To give the ticket a weight you can use multiple estimating techniques or you can define the estimates post factum, i.e. “this ticket should have taken XX hrs”. Defining weight of the ticket is the most sensitive item and it should be handled by most objective and senior contributors or by the team. I found it rather meaningful to do it during iteration planning and adjust the number if something is discovered in the process of development. I also found that teams can quickly develop some rough guidelines on what institutes a fair estimate.

Productivity for any particular ticket is weight of it over its cost in hours.

Well, after I wrote these few “simple” steps it appears to be quite intimidating, in fact it sounds more complex than it is in real life. You just need to get the team buy in, give the process some time to settle, and write a few reports…

Quality metrics are much easier to deal with, as long as you pick something you can measure.

Escape ratios are a good start. You may define several escape ratios. For example, escape to development (measures quality of requirements), escape to testing (measures quality of development), escape to production (measures quality of testing). The ratios are defined by number of bugs found at a particular milestone over volume of work. For example escape to calculate escape to development ratio you divide number of bugs found in requirements specs during ambiguity review over effort to develop those specs in man*days.

You have to keep in mind that escape ratios are tightly linked to discovery rates that could vary greatly depending on specifics of the process and usage patterns. For example if a feature deployed in production is not used by the customers the chances of finding bugs in it are low, while another feature possibly developed with much higher quality and extensively used by end-users will generate high number of issues.

Similar to measuring productivity you might want to introduce relative ratios for example Offshore Escape Ratio (OER) which calculated as escape ratio by offshore team over escape ratio by local team. Target for should be 100% or higher.

Measuring compliance should be a straightforward activity if you develop a clear and easily traceable metrics. For example you want to track turnover ratio against the contracted number. You should discuss the vendor how the number is calculated for your team and perform the calculations on agreed upon frequency.

What to do with the results?

Developing and tracking metrics should not be done for purely punitive purposes.
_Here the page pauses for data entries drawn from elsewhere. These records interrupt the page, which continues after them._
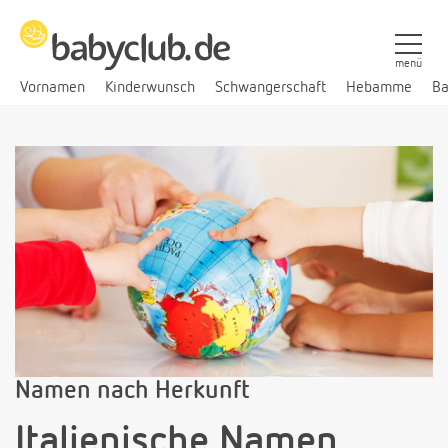
menü
Vornamen
Kinderwunsch
Schwangerschaft
Hebamme
Ba
Namen nach Herkunft
Italienische Namen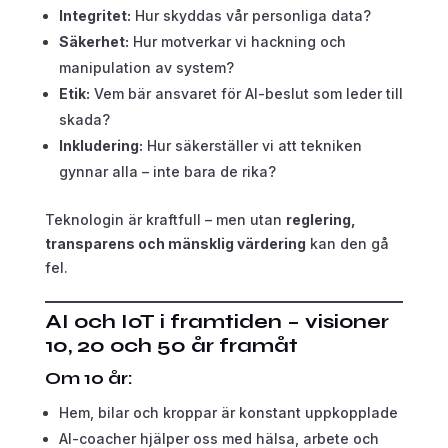
Integritet:
Hur skyddas vår personliga data?
Säkerhet:
Hur motverkar vi hackning och
manipulation av system?
Etik:
Vem bär ansvaret för AI-beslut som leder till
skada?
Inkludering:
Hur säkerställer vi att tekniken
gynnar alla – inte bara de rika?
Teknologin är kraftfull – men utan
reglering,
transparens och mänsklig värdering
kan den gå
fel.
AI och IoT i framtiden – visioner
10, 20 och 50 år framåt
Om 10 år:
Hem, bilar och kroppar är konstant uppkopplade
AI-coacher hjälper oss med hälsa, arbete och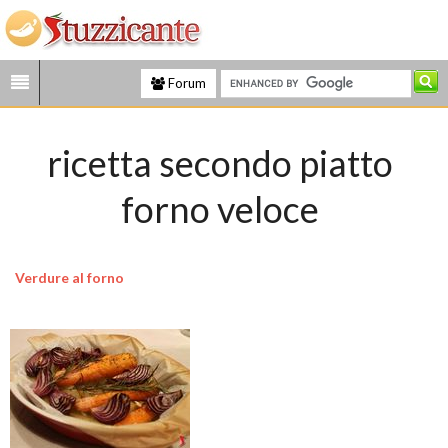
Forum
ricetta secondo piatto
forno veloce
Verdure al forno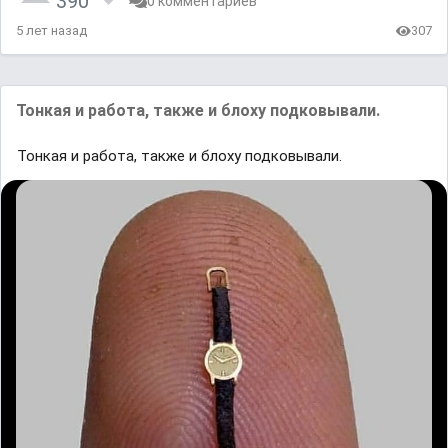
390
0 комментариев
5 лет назад
307
Тонкая и работа, также и блоху подковывали.
Тонкая и работа, также и блоху подковывали.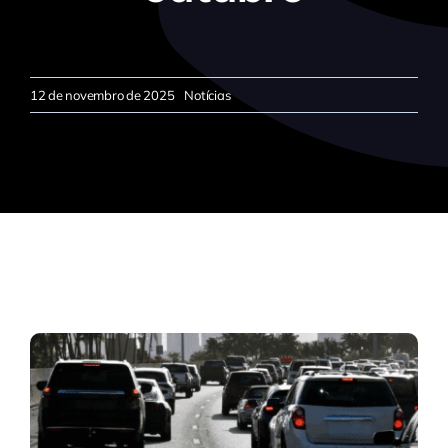
12 de novembro de 2025
Notícias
The goal is to find inefficiencies and understand a direction of change. Metrics may highlight problem with processes, resource allocation, individual poor performers, lack of expertise in specific area, and so on. In that light trends in metrics are more important than specific measures. If you see the quality increasing as you remove barriers / improve process you do not need to make any drastic measures. Of course if productivity stays at a level you find unacceptable for some time you may want to start looking for an alternative provider.

When it comes to Compliance the best thing to do is to put contractual clauses that associate financial penalties for incompliance, at the same time you may want to reward performance that exceeds the expectations.